PILKADA 2020 Klaten PDIP Usulkan 1 Cabup & 5 Cawabup

KLATEN—DPC PDIP Klaten mengusulkan satu nama calon bupati (cabup) dan lima nama bakal calon wakil bupati (cawabup) ke DPP PDIP untuk Pilkada
Klaten 2020.

Taufiq Sidik Prakoso
redaksi@koransolo.co

Nama calon yang diusulkan sebelumnya mendaftarkan diri saat dibuka penjaringan internal di DPC PDIP Klaten.
Ketua DPC PDIP Klaten, Sri Mulyani, mengatakan usulan sudah disampaikan ke DPP sejak Oktober lalu. “Yang saya usulkan sebagai bakal cabup satu orang, saya sendiri. Itu sudah jelas. Wakilnya ada lima,” kata Mulyani yang kini juga menjabat sebagai Bupati Klaten saat ditemui di Gedung Sunan Pandanaran Klaten, Senin (4/11).
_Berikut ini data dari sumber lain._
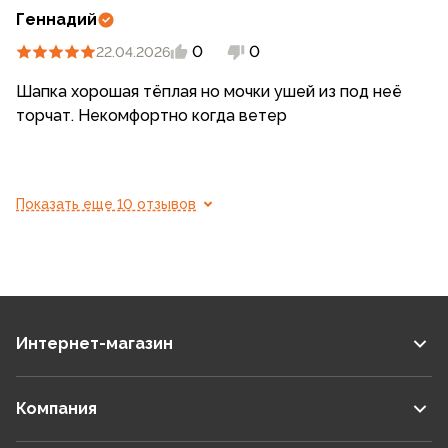
Геннадий
0
0
22.04.2026
Шапка хорошая тёплая но мочки ушей из под неё
торчат. Некомфортно когда ветер
Показать еще 10 отзывов
Интернет-магазин
Компания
Kelima nama bakal cawabup yang diusulkan ke DPP berasal dari internal dan eksternal PDIP Klaten. Mereka yakni Yoga Hardaya (Ketua DPD II Partai Golkar Klaten), Aris Prabowo dan Suradji (kader PDIP), Marzuki (tokoh muda NU Klaten), serta Harjanto (Kades Karanganom, Kecamatan Klaten Utara).
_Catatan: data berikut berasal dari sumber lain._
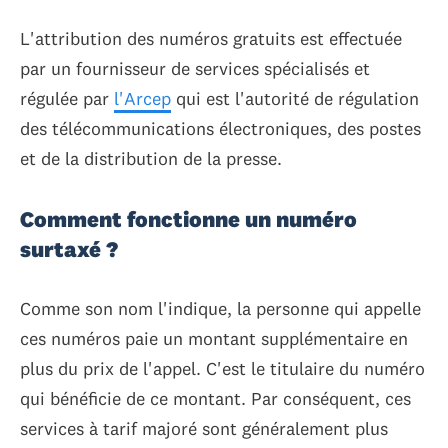
L'attribution des numéros gratuits est effectuée
par un fournisseur de services spécialisés et
régulée par
l'Arcep
qui est l'autorité de régulation
des télécommunications électroniques, des postes
et de la distribution de la presse.
Comment fonctionne un numéro
surtaxé ?
Comme son nom l'indique, la personne qui appelle
ces numéros paie un montant supplémentaire en
plus du prix de l'appel. C'est le titulaire du numéro
qui bénéficie de ce montant. Par conséquent, ces
services à tarif majoré sont généralement plus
Pada tahap pendaftaran cabup dan cawabup di DPC PDIP Klaten pada 23-26 September lalu, ada tujuh orang mendaftar sebagai cawabup. Selain kelima nama yang diusulkan ke DPP, ada nama Suroyo dan Rudiyanta (kader PDIP Klaten) yang mendaftar sebagai cawabup.
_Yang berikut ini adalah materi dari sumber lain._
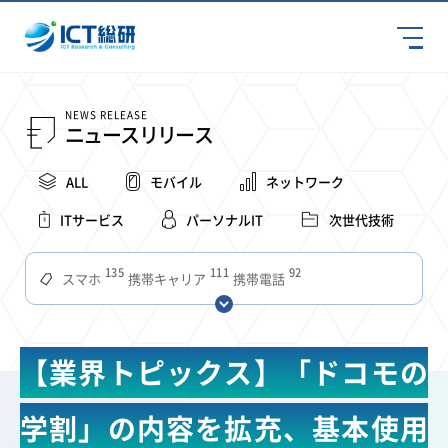
NEWS RELEASE
ニュースリリース
ALL
モバイル
ネットワーク
ITサービス
パーソナルIT
次世代技術
135
111
92
スマホ
携帯キャリア
携帯電話
68
65
63
59
スマートデバイス
通信速度
ビジネス
4Ｇ
57
55
54
53
52
コンテンツ
ソフトバンク
LTE
iPhone
au
【業界トピックス】「ドコモの
51
51
49
48
アプリ
つながりやすさ
電波状況
ドコモ
38
36
31
タブレット
インターネット
ビジネスシーン
学割」の内容を拡充、基本使用
31
28
27
27
24
22
混雑環境
MVNO
SIM
電波
全国
楽天モバイル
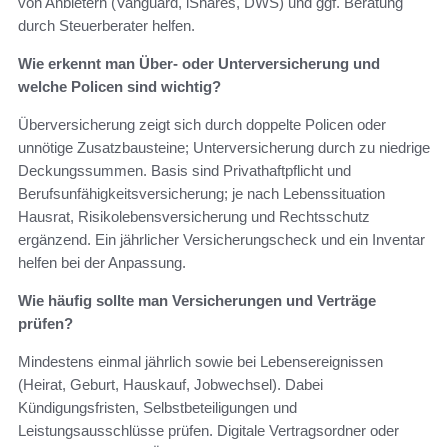
von Anbietern (Vanguard, iShares, DWS) und ggf. Beratung
durch Steuerberater helfen.
Wie erkennt man Über- oder Unterversicherung und
welche Policen sind wichtig?
Überversicherung zeigt sich durch doppelte Policen oder
unnötige Zusatzbausteine; Unterversicherung durch zu niedrige
Deckungssummen. Basis sind Privathaftpflicht und
Berufsunfähigkeitsversicherung; je nach Lebenssituation
Hausrat, Risikolebensversicherung und Rechtsschutz
ergänzend. Ein jährlicher Versicherungscheck und ein Inventar
helfen bei der Anpassung.
Wie häufig sollte man Versicherungen und Verträge
prüfen?
Mindestens einmal jährlich sowie bei Lebensereignissen
(Heirat, Geburt, Hauskauf, Jobwechsel). Dabei
Kündigungsfristen, Selbstbeteiligungen und
Leistungsausschlüsse prüfen. Digitale Vertragsordner oder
Sementara, cabup ada tiga orang. Selain Sri Mulyani, ada nama Ida Hartono (Direktur Kiat Motor) dan Adi Purwono (eksternal PDIP Klaten) yang mendaftarkan diri sebagai cabup. Alhasil, ada dua pendaftar bakal cabup dan dua pendaftar bakal cawabup yang tak ikut diusulkan DPC PDIP Klaten ke DPP PDIP.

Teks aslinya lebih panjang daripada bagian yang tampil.